Conheça a situação da rodovia MG-280, considerada uma das três piores do estado

Conheça a situação da rodovia MG-280, considerada uma das três piores do estado

Lista de rodovias estaduais com restrição de tráfego muda a cada temporada, mas três delas, todas sem asfalto, sempre figuram entre os mais desafiadores caminhos que cortam o estado.

Água Boa, Alto Rio Doce, Carmésia, Dores do Turvo, Malacacheta, Morro do Pilar e Paula Cândido – Os pneus do ônibus não têm mais nenhuma ranhura; rodam carecas, porque o motorista diz não valer a pena trocar de 15 em 15 dias e ter a borracha dilacerada pelas pedras afiadas e buracos do caminho. A porta ficou sem o vidro quando o condutor tentou desviar de uma cratera e atingiu um galho de árvore que não foi podado. Por causa do impacto, agora a porta só abre se alguém empurrar, e por isso muitas viagens são feitas com o vão aberto. O mesmo tipo de avaria deixou uma trinca de fora a fora no para-brisa. Na lataria, cada amassado e rombo conta a história de uma batida no barranco, fruto de escorregamentos na época das chuvas. A aventura de se trafegar pela MG-280, entre Dores do Turvo e Alto Rio Doce, na Zona da Mata, desencoraja a maioria a cumprir o trajeto, devido aos custos de manutenção e aos perigos iminentes, mas, no caso desses coletivos, parar não é opção. Neles, em vez de passageiros comuns são transportados 60 estudantes que dependem do veículo precário para chegar às salas de aula.
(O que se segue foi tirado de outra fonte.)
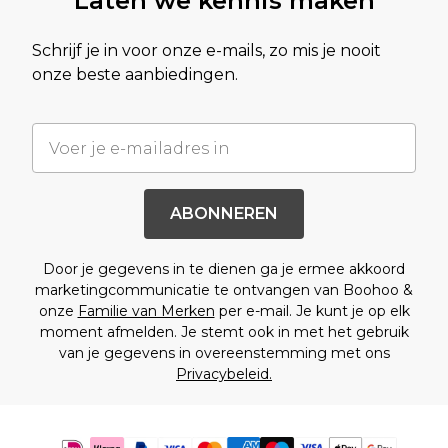
Laten we kennis maken
Schrijf je in voor onze e-mails, zo mis je nooit
onze beste aanbiedingen.
ABONNEREN
Door je gegevens in te dienen ga je ermee akkoord
marketingcommunicatie te ontvangen van Boohoo &
onze
Familie van Merken
per e-mail. Je kunt je op elk
moment afmelden. Je stemt ook in met het gebruik
van je gegevens in overeenstemming met ons
Privacybeleid.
Veículos como os ônibus escolares, que precisam trafegar com frequência pela MG-280, na Zona da Mata, exibem na lataria as marcas da batalha (Foto: Juarez Rodrigues/EM/DA Press)
Veículos como os ônibus escolares, que precisam trafegar com frequência pela MG-280, na Zona da Mata, exibem na lataria as marcas da batalha (Foto: Juarez Rodrigues/EM/DA Press)

A saga desses alunos mostra os perigos pelos quais passa quem depende para sobreviver de rodovias que traçam pelo estado o mapa dos piores caminhos mineiros, retratados pelo Estado de Minas desde a edição de ontem. À primeira vista, a MG-280 – um caminho estreito de terra batida com buracos tão grandes que chegam a engolir as frentes de caminhões, valas tão fundas quanto degraus, pontes reparadas à base de improviso e muitos atoleiros – não parece uma rodovia. Mas é uma ligação primordial entre as regiões da Zona da Mata e dos Campos das Vertentes, por onde trafegam cerca de 700 veículos diariamente, razão de um a cada 2 minutos. Pode parecer pouco, mas o fato é que muita gente procura desvios para evitar as armadilhas da via, mesmo que praticamente tripliquem a viagem.
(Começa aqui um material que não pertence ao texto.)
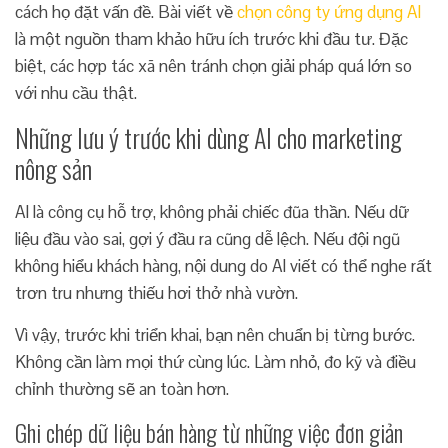
cách họ đặt vấn đề. Bài viết về
chọn công ty ứng dụng AI
là một nguồn tham khảo hữu ích trước khi đầu tư. Đặc
biệt, các hợp tác xã nên tránh chọn giải pháp quá lớn so
với nhu cầu thật.
Những lưu ý trước khi dùng AI cho marketing
nông sản
AI là công cụ hỗ trợ, không phải chiếc đũa thần. Nếu dữ
liệu đầu vào sai, gợi ý đầu ra cũng dễ lệch. Nếu đội ngũ
không hiểu khách hàng, nội dung do AI viết có thể nghe rất
trơn tru nhưng thiếu hơi thở nhà vườn.
Vì vậy, trước khi triển khai, bạn nên chuẩn bị từng bước.
Không cần làm mọi thứ cùng lúc. Làm nhỏ, đo kỹ và điều
chỉnh thường sẽ an toàn hơn.
Ghi chép dữ liệu bán hàng từ những việc đơn giản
Mas, no caso de estudantes do ensino médio, não há escapatória, principalmente para os que moram no distrito de Abreus, que tem 2.200 habitantes e pertence a Alto Rio Doce. A MG-280 é o único meio que têm para chegar à escola estadual na sede do município. A viagem de 18 quilômetros dura uma hora, e em raros momentos o motorista Júlio Ribeiro de Souza, de 42 anos, consegue encaixar a terceira marcha – mesmo porque, a embreagem está tão impregnada de poeira que praticamente perdeu a função. “Já fiquei atolado aqui o dia inteiro, em uma situação em que nem trator conseguia tirar o ônibus. Os alunos acabam chegando atrasados. Tem dia que os professores não deixam os meninos entrar e a gente precisa intervir. Já falei para terem paciência com os moradores de Abreus, porque não tem outro caminho: são duas horas de ida e volta para fazer 36 quilômetros”, conta. O número crescente de reparos faz com que o ônibus precise rodar com muita precariedade, segundo o condutor. “Todos os dias tenho de dar alguma manutenção”, afirma.

A situação desses estudantes ilustra as dificuldades do trecho. “A viagem é péssima. Demora demais. A gente estava saindo de Abreus às 6h15, mas como sempre chegávamos atrasados, passamos a sair às 5h50, ainda no escuro. Sacode muito, é cansativo e chegamos exaustos lá (na escola). Nem dá vontade de ir à aula”, reclama Laís Faria Ribeiro, de 15. “Uma vez, a gente teve de voltar na carroceria de um caminhãozinho, porque tinha muito barro na estrada. Foram duas viagens para o caminhãozinho trazer todos de volta para casa. E ainda corremos muito risco de acidentes. O ônibus viaja tão cheio, que fica gente em pé, se segurando”, conta Jobert Aparecido Martins, de 16.

O motorista Júlio Ribeiro não acredita que tão cedo a situação vá melhorar. “Conforto? O conforto aqui é o mesmo de andar em carro de boi. Patrolamento e encascalhamento não adiantam mais, porque não duram mais de um mês. Essas máquinas que trazem só servem para comer dinheiro. A solução aqui é só uma: asfaltar.”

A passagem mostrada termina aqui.